How much should I underfill my bottle on hot days?

Referring to the graph, you can see that even for a bottle that is filled to 100% of rated fill, overpressure should not be a problem. Nevertheless, it is probably wise to try to stay under 1500 psi. On really hot days where you can't prevent the sun from raising the temperature of the bottle beyond 100 degrees Fahrenheit filling to 80% is a good idea.

>>>>Back To Question List

Why does it get cold after I shoot a lot?

There is usually both liquid and gas in the CO2 bottle. When the gun is fired, some gas is drawn out of the bottle. The remaining liquid evaporates to restore the pressure in the bottle, and just as water evaporating from your skin cools you off, the CO2 evaporating from the liquid in the bottle cools off the whole bottle, liquid, gas, and all.

The molecules of the liquid CO2 are in constant motion, some moving faster than average, some moving slower.

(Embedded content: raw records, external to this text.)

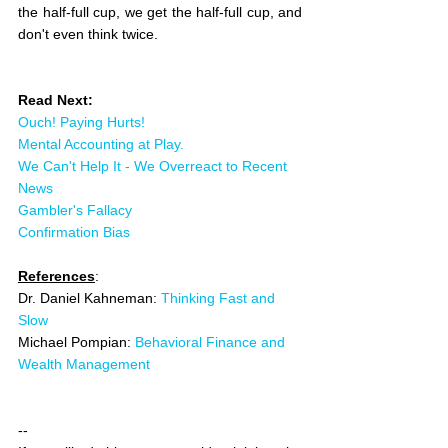
the half-full cup, we get the half-full cup, and 
don't even think twice. 
Read Next:
Ouch! Paying Hurts!
Mental Accounting at Play.
We Can't Help It - We Overreact to Recent 
News
Gambler's Fallacy
Confirmation Bias
References
:
Dr. Daniel Kahneman: 
Thinking Fast and 
Slow
Michael Pompian: 
Behavioral Finance and 
Wealth Management
--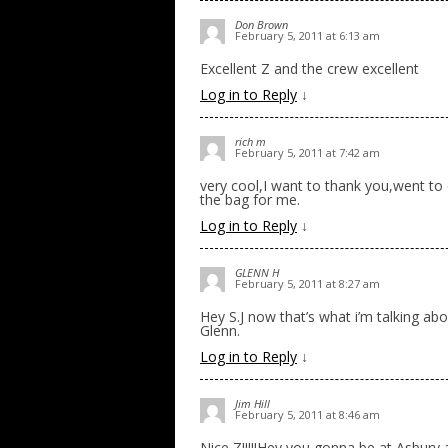
Don Brown
February 5, 2011 at 6:13 am
Excellent Z and the crew excellent
Log in to Reply
↓
rich m
February 5, 2011 at 7:42 am
very cool,I want to thank you,went to 
the bag for me.
Log in to Reply
↓
GLENN H
February 5, 2011 at 8:27 am
Hey S.J now that’s what i’m talking abo
Glenn.
Log in to Reply
↓
Jim Hill
February 5, 2011 at 8:46 am
Nice Z!!!!!Hey you gonna be at Asbury ag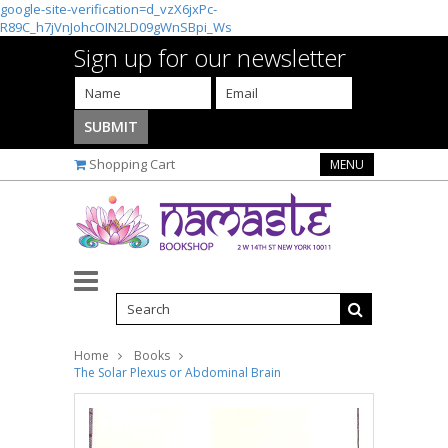
google-site-verification=d_vzX6jxPc-
R89C_h7jVnJohcOIN2LD09gWnSBpi_Ws
Sign up for our newsletter
Shopping Cart
MENU
Home
Books
The Solar Plexus or Abdominal Brain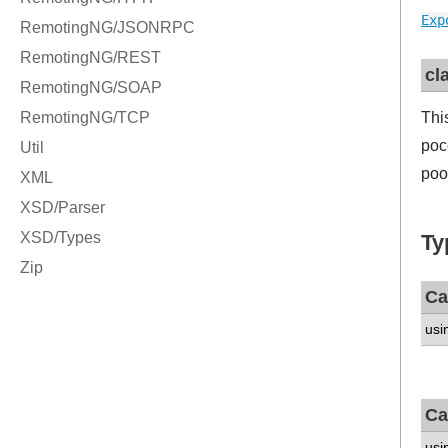
Exp
cl
Thi
poc
poo
Ty
Ca
usi
Ca
usi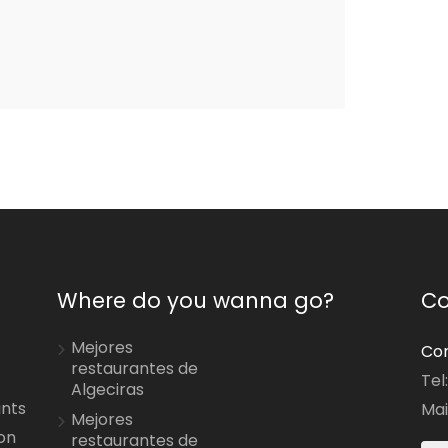
Where do you wanna go?
Co
Mejores
Con
restaurantes de
Tel
Algeciras
ants
Mai
Mejores
on
restaurantes de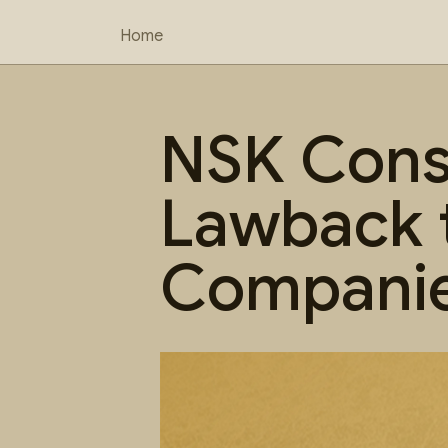
Home
NSK Consu
Lawback 
Companie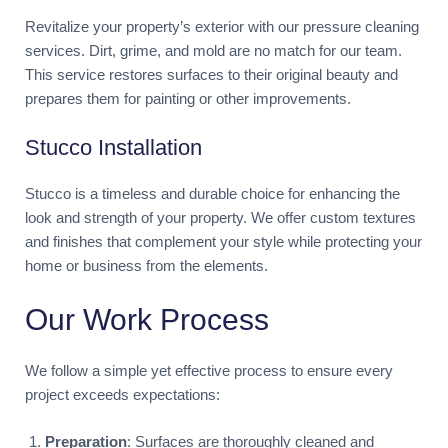
Revitalize your property’s exterior with our pressure cleaning
services. Dirt, grime, and mold are no match for our team.
This service restores surfaces to their original beauty and
prepares them for painting or other improvements.
Stucco Installation
Stucco is a timeless and durable choice for enhancing the
look and strength of your property. We offer custom textures
and finishes that complement your style while protecting your
home or business from the elements.
Our Work Process
We follow a simple yet effective process to ensure every
project exceeds expectations:
Preparation
: Surfaces are thoroughly cleaned and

The average speed of the molecules is related to temperature, the higher the temperature, the faster they move, on average. However, when molecules evaporate from a liquid, it is only the faster "hot" molecules that can jump into the gas phase. They lose some of their speed breaking away from the liquid, but the liquid that is left behind is colder than it was because it lost its "hot" molecules to the gas.

>>>>Back To Question List

Important numbers for CO2 dynamics Calculations

Bottle Volumes:

        Bottle  Volume
        size    (cu in)

         3.5     9.0
         7.0    18.0
        12.0    31.0
        20.0    51.0

Roughly, the volume of a CO2 bottle (cu in) is about 2.57 times the bottle size (oz)
Specific Gravity of CO2 is 1.977 gm/cc Thus the weight of 1 cu inch of liquid CO2 is 1.140 oz.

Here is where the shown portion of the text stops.